The predict() method for mob() trees internally first predicts the node ID (which works smoothly in your example) and then passes on the correct subsets of newdata to the predict() method for the fitted model objects (from survreg() in this case). As the latter does not find the variables y and x in newdata it takes them from the learning data. Hence you get the warnings/errors about the mismatching dimensions.
So there are two ways to deal with this:
survreg output believe it was fitted with the formula Surv(Y, D) ~ W + X1 + X2 ornewdata to provide x.Strategy 1 is what lmtree() and glmtree() do internally. You have to be careful, though, that everything still works correctly when changing the supposed formula and terms. Hence, it is easier to apply strategy 2 safely, which is what I would recommend here.
dat.test$x <- model.matrix(~ W + X1 + X2, data = dat.test)
predict(glmtr, newdata = head(dat.test, 4), type = "quantile", p = 1:9/10)
## [,1] [,2] [,3] [,4] [,5] [,6]
## 1 0.0044903736 0.019754829 0.049863880 0.10133392 0.18511217 0.32115772
## 2 0.0008963665 0.003943451 0.009953807 0.02022824 0.03695202 0.06410937
## 3 0.0076736262 0.034940287 0.090110107 0.18616205 0.34486226 0.60601526
## 4 0.0014907219 0.006787697 0.017505298 0.03616489 0.06699489 0.11772795
## [,7] [,8] [,9]
## 1 0.5505803 0.9765134 1.9803484
## 2 0.1099066 0.1949312 0.3953163
## 3 1.0520106 1.8908381 3.8980339
## 4 0.2043695 0.3673249 0.7572541
Caveat: The predict() method for survreg() objects with a multivariate p only returns a matrix if newdata has more than one row.

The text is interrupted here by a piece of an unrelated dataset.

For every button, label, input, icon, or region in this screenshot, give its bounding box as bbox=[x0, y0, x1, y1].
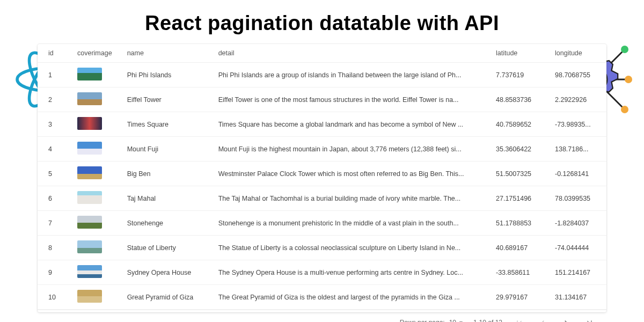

If newdata has just a single row it returns a vector. This confuses the predict() method for mob() if it happens in the first node where predict() is applied because this determines the dimension of the output object. If it happens in subsequent nodes it is no problem. Also, univariate p is never a problem.
Bonus: Yes, you are using parm as intended. However, note that this only affects the parameter instability tests. Thus, the splitting variables in the tree are selected based on how much the W effect changes along those variables. But for selecting the split point in the variable the full log-likelihood of the model (including all regressors) is maximized. Thus, the split point may be sensitive to changes in all coefficients, not just the one of W.